Il semblait essayer d'effrayer le lecteur en pensant que nous ne sommes qu'un épisode d'attente, attendez… ne me dis pas! loin du génocide cambodgien.
L'astuce de guerre néo-froide est de simplement dire «Poutine» suffisamment de fois dans l'espoir que le lecteur finira par se rendre compte que le gouvernement américain finançant quoi que ce soit est un signe de tyrannie imminente. C'est une vieille blague d'accuser les réactionnaires grisonnants de détester les flux de neige financés par l'État parce que «c'est le socialisme», mais cela semble être là que Taibbi est ces jours-ci.
Une attaque bâclée
Taibbi a fait semblant de réfuter mon affirmation selon laquelle «de forts systèmes de médias publics et de la démocratie ouverte vont de pair», mais dans la grande citation de son article, il a omis deux citations intégrées à des études savantes qui soutiennent cette affirmation. L'un d'eux venait de politique trimestriel (28/03/24), l'autre était une étude scolaire d'Annenberg (3/16/22) dont le co-auteur, Victor Pickard d'Annenberg, a également écrit sur l'importance des médias publics pour la nation (15/04/25).
Taibbi aurait pu remettre en question ces études s'il le voulait, et le désaccord de bonne foi est le bienvenu. Les omettre cependant de la citation laisse de côté la partie critique de ma déclaration.
Taibbi a continué:
Les personnes qui ont grandi en lisant la BBC ou l'AFP peuvent imaginer une corrélation entre un média d'État et la démocratie, mais un indicateur plus fiable d'une société libre est de savoir si le journalisme privé odieux (comme le top secret russe, dont le rédacteur en chef Artyom Borovik est décédé dans un mystérieux accident d'avion) est autorisé à proliférer.
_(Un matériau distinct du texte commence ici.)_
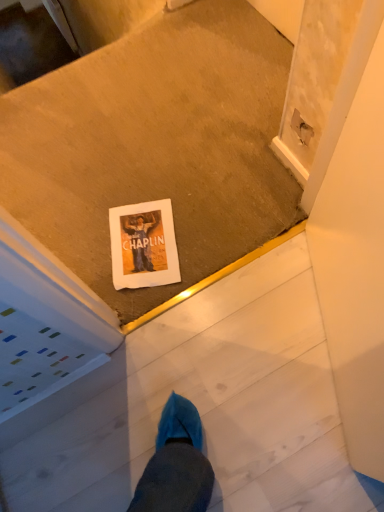 At what (x,y) coordinates should I click in order to perform the action: click on vacant space to the right of white paper at center. Please return your answer as a coordinate pair (x, y). The image size is (384, 512). Looking at the image, I should click on (206, 219). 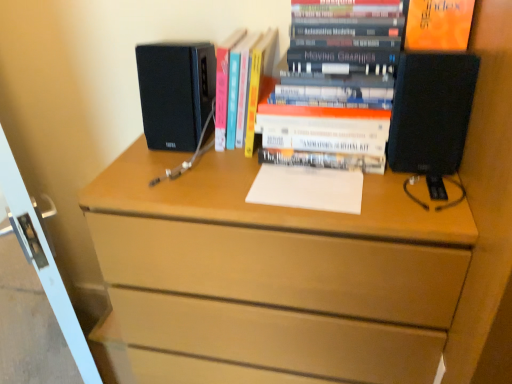 Find the location of a particular element. The height and width of the screenshot is (384, 512). vacant area that is in front of black matte speaker at upper left, which is the second desktop computer in right-to-left order is located at coordinates (173, 167).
J'ai longuement écrit sur les dangers que l'administration Trump pose en ce qui concerne la censure, les journalistes intimidants, le droit contre les médias et l'utilisation du pouvoir de l'État pour refroidir le discours (Fair.org, 16/12/24, 1/23/25, 2/18/25, 2/26/25, 3/25/25, 4/25/25). Taibbi a ignoré cette partie de mon dossier, qui est référencé en partie dans l'article même auquel il répond. Ceci est crucial, car ma défense de PBS et de NPR dans ce cas fait partie d'une conviction générale que le gouvernement ne devrait pas attaquer les organisations médiatiques, publiques ou privées.
En tant que personne qui a lu Taibbi avec enthousiasme quand il était un écrivain de presse à rouleaux et de New York, il est triste de voir quelqu'un que j'ai admiré une fois attaquer si négligemment la défense de la liberté de la presse contre le pouvoir d'État anti-démocratique. Mais du bon côté, son explosion agit comme une inspiration pour un endroit comme Fair pour continuer à défendre la liberté d'expression et une presse libre, tout en appelant sans pitié les propagandistes de l'État qui se déguisent en journalistes.